Can't read what?, I ask.

The part that says 'click below for more information'.

Oh, so you can read it?

Designers, use digression when receiving feedback to make your type bigger. More often than not, when the feedback is to make the type bigger, the size of the text is not the issue, readability is. There are a handful of solutions to increase readability without increasing text size, and potentially jeopardizing the integrity of the design. With certain exceptions, readability isn't as important as the design's purpose. As David Carson once said:

"Don't mistake legibility with communication."

design + surfer:dc foto ola, April 2013 – Poster by David Carson


"Hey David, could you make the words on the top just a little bigger? They're a little hard to read." This example is of course one of a poster, where artistic expression is arguably more important than legibility of each and every word. However, the narrative is driven by the composition that Carson chose in placement of type, color, and size. If a client, or design manager were to comment on a piece of work and ask to increase the size of type, the entire expression would be unauthentic. The designer's work would be soiled, and the poster would end up looking something like a word document. The point is, there is a limitation to non-creative feedback that exists in a body of work where readability is not the most important aspect of the design.

So what happens when readability is the most important aspect of design? Like a news app? Or a mobile website that has a general demographic for those over the age of 60? Still, legibility can be improved without conceding to the first person's feedback that asks to make the type bigger. First, every design, regardless of digital platform that is displaying information meant for a user to interact with and read should pass accessibility standards. For color, size, and contrast standards, webaim.org has a great tool to ensure that there is enough contrast between text and background that provide those with impaired vision to read. Even if it may technically pass the test with webaim, that doesn't mean you won't receive feedback to increase the size of your text.

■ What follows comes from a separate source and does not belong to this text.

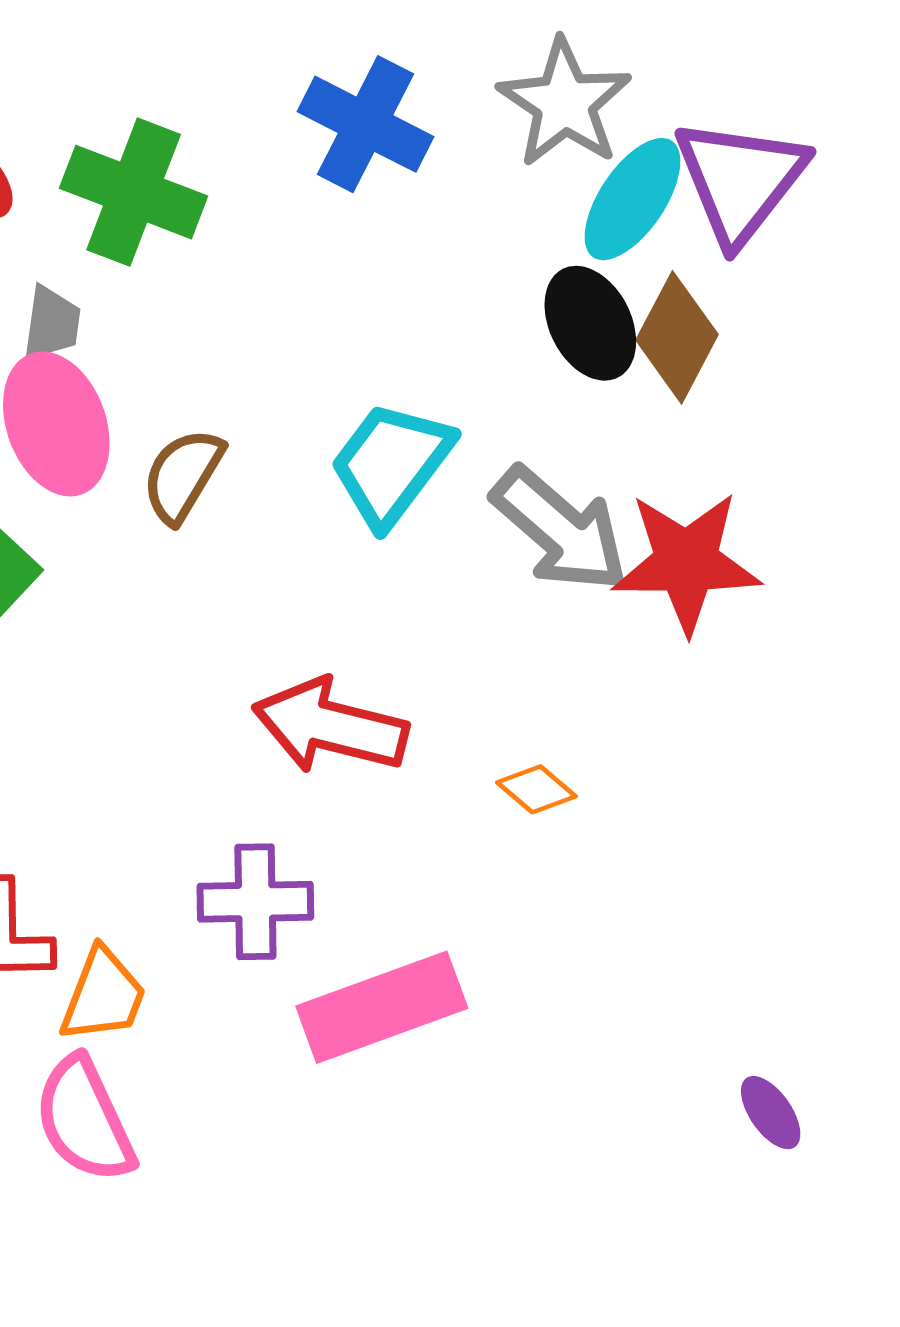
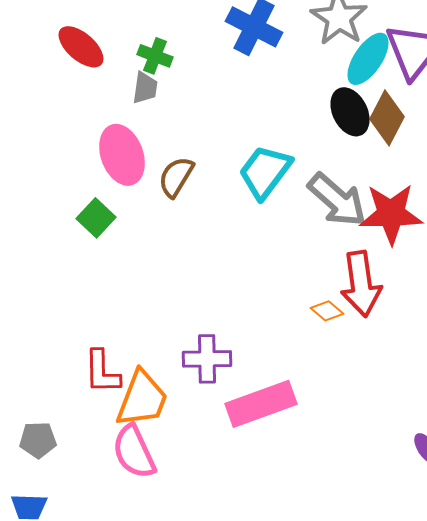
green cross: (134, 192) -> (155, 56), size x0.6
gray trapezoid: (52, 323) -> (145, 88), moved
red arrow: (330, 726) -> (361, 284), moved, turned -112
orange trapezoid: (103, 995) -> (142, 399), size x1.4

Without providing further context to whatever the heading and body copy is in the above image, it is clear that the increased legibility was due to a change in type weight, rather than size itself. Even in situations where there is no body copy paired underneath a heading, this strategy can be enhanced with leading and letter-spacing.



With a greater tracking, the header appears bigger, and leaves smaller margins on each side of whatever the device or section is. This can be done in reverse order, too. With actually decreasing the size of the type, and increasing the size of the tracking. Not only will the heading have more style, it also gives the appearence of a wider, more balanced stance on the composition.



Design has purpose. When design involves readability it needs to be 100% accessible and dynamic to those with disabilities and vision impairments. Fortunately, with dynamic text, responsive design, and accessibility controls in virtually every device and reader, size of type can be adjusted to the preference of the user. For all intents and purposes, size is quite relative. That brings me to the final point, which is that just because these controls are available, it doesn't mean a standard of readability when necessary should be ignored. Failing to provide a streamline, readable design for the average person, and those with impairments, is bad design.

That being said, increasing the type size isn't always the answer, and should be used sparingly. As a designer, control the narrative. Direct the user where to go, what to read, and make it easy.